--- START ---

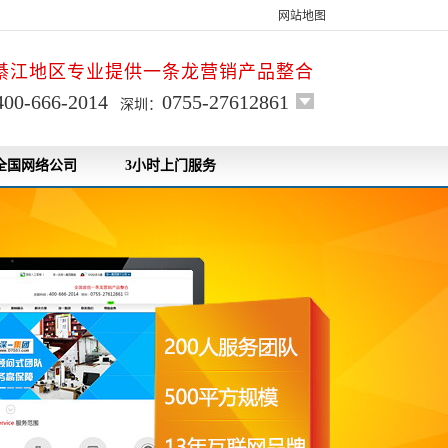
网站地图
綦江地区专业提供一条龙营销产品整合
400-666-2014
0755-27612861
深圳：
全国网络公司
3小时上门服务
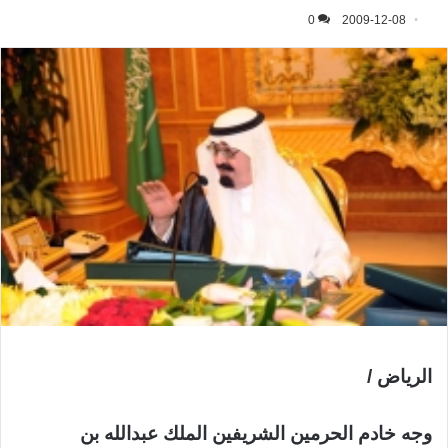
0
2009-12-08
الرياض /
وجه خادم الحرمين الشريفين الملك عبدالله بن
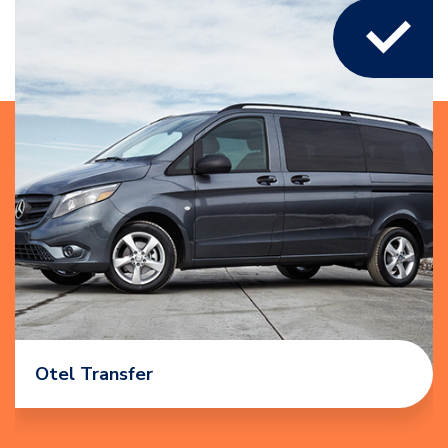
Otel Transfer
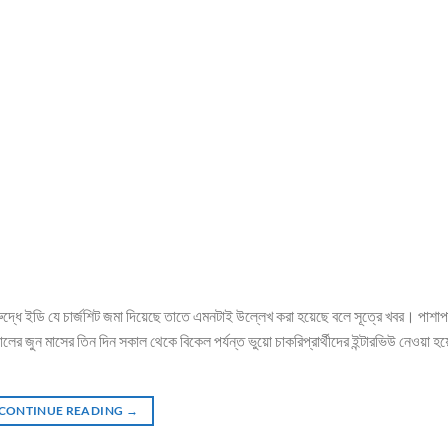
লের বিরুদ্ধে ইডি যে চার্জশিট জমা দিয়েছে তাতে এমনটাই উল্লেখ করা হয়েছে বলে সূত্রে খবর। পাশাপ
র জুন মাসের তিন দিন সকাল থেকে বিকেল পর্যন্ত ভুয়ো চাকরিপ্রার্থীদের ইন্টারভিউ নেওয়া হ
CONTINUE READING
→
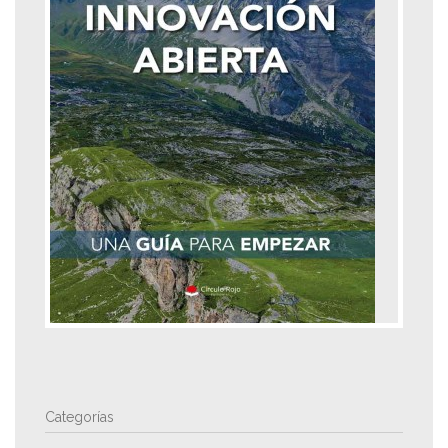
Categorías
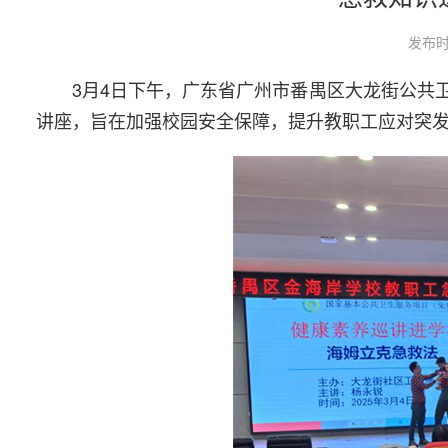
发布时
3月4日下午，广东省广州市番禺区大龙街公共
讲座，旨在加强校园安全保障，提升教职工应对突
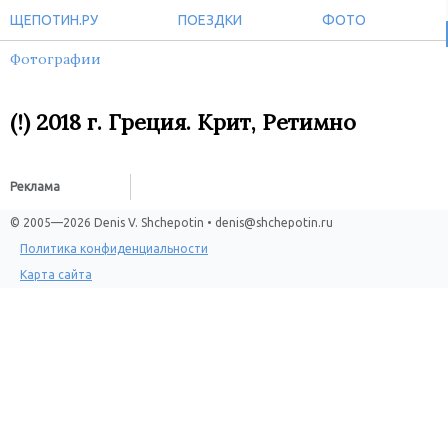
ЩЕПОТИН.РУ
ПОЕЗДКИ
ФОТО
Фотографии
(!) 2018 г. Греция. Крит, Ретимно
Реклама
© 2005—2026 Denis V. Shchepotin • denis@shchepotin.ru
Политика конфиденциальности
Карта сайта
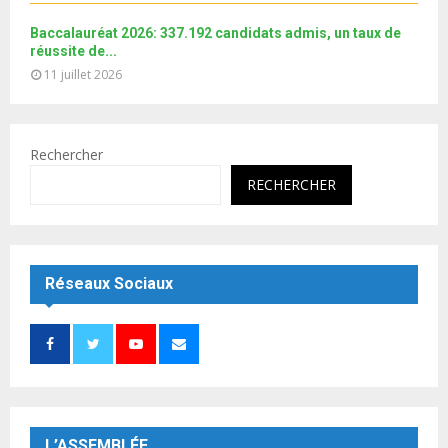
Baccalauréat 2026: 337.192 candidats admis, un taux de
réussite de...
11 juillet 2026
Rechercher
RECHERCHER
Réseaux Sociaux
L’ASSEMBLÉE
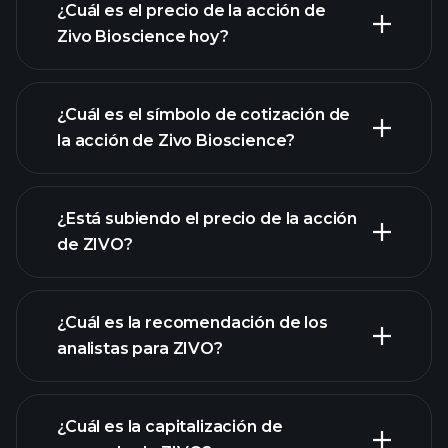
¿Cuál es el precio de la acción de
Zivo Bioscience hoy?
¿Cuál es el símbolo de cotización de
la acción de Zivo Bioscience?
gráfico avanzado
¿Está subiendo el precio de la acción
de ZIVO?
¿Cuál es la recomendación de los
analistas para ZIVO?
gráfico de
ZIVO
¿Cuál es la capitalización de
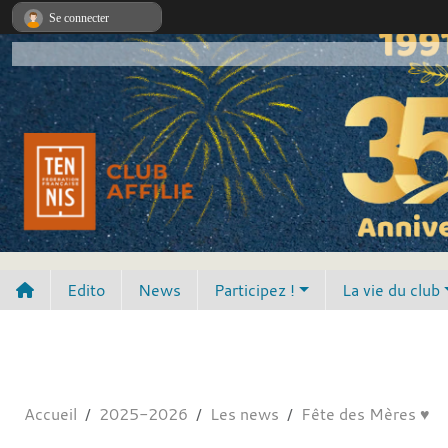
Panneau de gestion des cookies
Se connecter
Edito
News
Participez !
La vie du club
Accueil
2025-2026
Les news
Fête des Mères ♥️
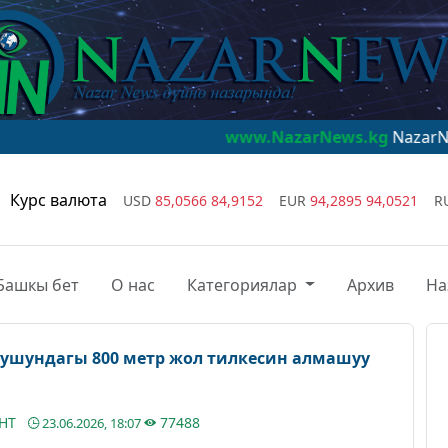
www.NazarNews.kg
NazarNews - дүйнө
Курс валюта
USD
85,0566
84,9152
EUR
94,2895
94,0521
R
Башкы бет
О нас
Категориялар
Архив
На
тушундагы 800 метр жол тилкесин алмашуу
АНТ
77488
23.06.2026, 18:07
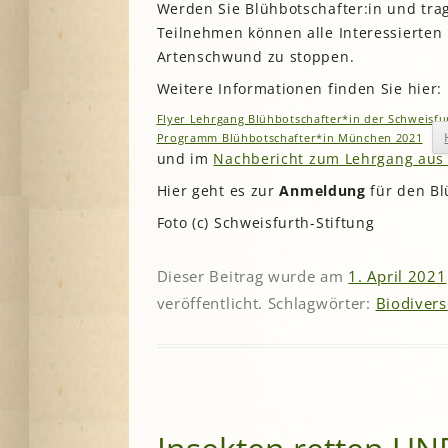
Werden Sie Blühbotschafter:in und trag
Teilnehmen können alle Interessierten 
Artenschwund zu stoppen.
Weitere Informationen finden Sie hier:
Flyer Lehrgang Blühbotschafter*in der Schweisfu
Programm Blühbotschafter*in München 2021
und im
Nachbericht zum Lehrgang aus
Hier geht es zur
Anmeldung
für den Bl
Foto (c) Schweisfurth-Stiftung
Dieser Beitrag wurde am
1. April 2021
veröffentlicht. Schlagwörter:
Biodivers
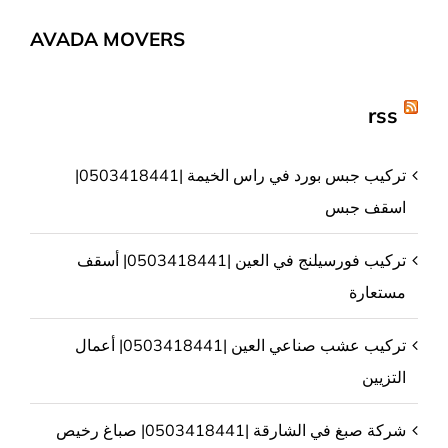
AVADA MOVERS
rss
تركيب جبس بورد في راس الخيمة |0503418441|
اسقف جبس
تركيب فورسيلنج في العين |0503418441| أسقف
مستعارة
تركيب عشب صناعي العين |0503418441| أعمال
التزيين
شركة صبغ في الشارقة |0503418441| صباغ رخيص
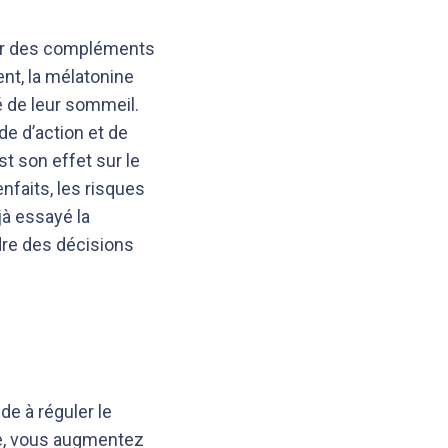
ler des compléments
nt, la mélatonine
é de leur sommeil.
e d’action et de
st son effet sur le
nfaits, les risques
jà essayé la
ndre des décisions
de à réguler le
e, vous augmentez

--- END ---

» **Aim of the exercise**
Repeat all of the entries word for word, but omit the pictures.

» **Answer to this task**
网站地图
綦江地区专业提供一条龙营销产品整合
400-666-2014
0755-27612861
深圳：
全国网络公司
3小时上门服务
0
2009-12-08
الرياض /
وجه خادم الحرمين الشريفين الملك عبدالله بن
Otel Transfer
লের বিরুদ্ধে ইডি যে চার্জশিট জমা দিয়েছে তাতে এমনটাই উল্লেখ করা হয়েছে বলে সূত্রে খবর। পাশাপ
র জুন মাসের তিন দিন সকাল থেকে বিকেল পর্যন্ত ভুয়ো চাকরিপ্রার্থীদের ইন্টারভিউ নেওয়া হ
CONTINUE READING
→
Categorías
发布时
3月4日下午，广东省广州市番禺区大龙街公共
讲座，旨在加强校园安全保障，提升教职工应对突
ЩЕПОТИН.РУ
ПОЕЗДКИ
ФОТО
Фотографии
(!) 2018 г. Греция. Крит, Ретимно
Реклама
© 2005—2026 Denis V. Shchepotin • denis@shchepotin.ru
Политика конфиденциальности
Карта сайта
Baccalauréat 2026: 337.192 candidats admis, un taux de
réussite de...
11 juillet 2026
Rechercher
RECHERCHER
Réseaux Sociaux
L’ASSEMBLÉE
¿Cuál es el precio de la acción de
Zivo Bioscience hoy?
¿Cuál es el símbolo de cotización de
la acción de Zivo Bioscience?
gráfico avanzado
¿Está subiendo el precio de la acción
de ZIVO?
¿Cuál es la recomendación de los
analistas para ZIVO?
gráfico de
ZIVO
¿Cuál es la capitalización de
Panneau de gestion des cookies
Se connecter
Edito
News
Participez !
La vie du club
Accueil
2025-2026
Les news
Fête des Mères ♥️
www.NazarNews.kg
NazarNews - дүйнө
Курс валюта
USD
85,0566
84,9152
EUR
94,2895
94,0521
R
Башкы бет
О нас
Категориялар
Архив
На
тушундагы 800 метр жол тилкесин алмашуу
АНТ
77488
23.06.2026, 18:07
Werden Sie Blühbotschafter:in und trag
Teilnehmen können alle Interessierten 
Artenschwund zu stoppen.
Weitere Informationen finden Sie hier:
Flyer Lehrgang Blühbotschafter*in der Schweisfu
Programm Blühbotschafter*in München 2021
und im
Nachbericht zum Lehrgang aus
Hier geht es zur
Anmeldung
für den Bl
Foto (c) Schweisfurth-Stiftung
Dieser Beitrag wurde am
1. April 2021
veröffentlicht. Schlagwörter:
Biodivers
AVADA MOVERS
rss
تركيب جبس بورد في راس الخيمة |0503418441|
اسقف جبس
تركيب فورسيلنج في العين |0503418441| أسقف
مستعارة
تركيب عشب صناعي العين |0503418441| أعمال
التزيين
شركة صبغ في الشارقة |0503418441| صباغ رخيص
ler des compléments
nt, la mélatonine
é de leur sommeil.
e d’action et de
st son effet sur le
nfaits, les risques
jà essayé la
ndre des décisions
de à réguler le
e, vous augmentez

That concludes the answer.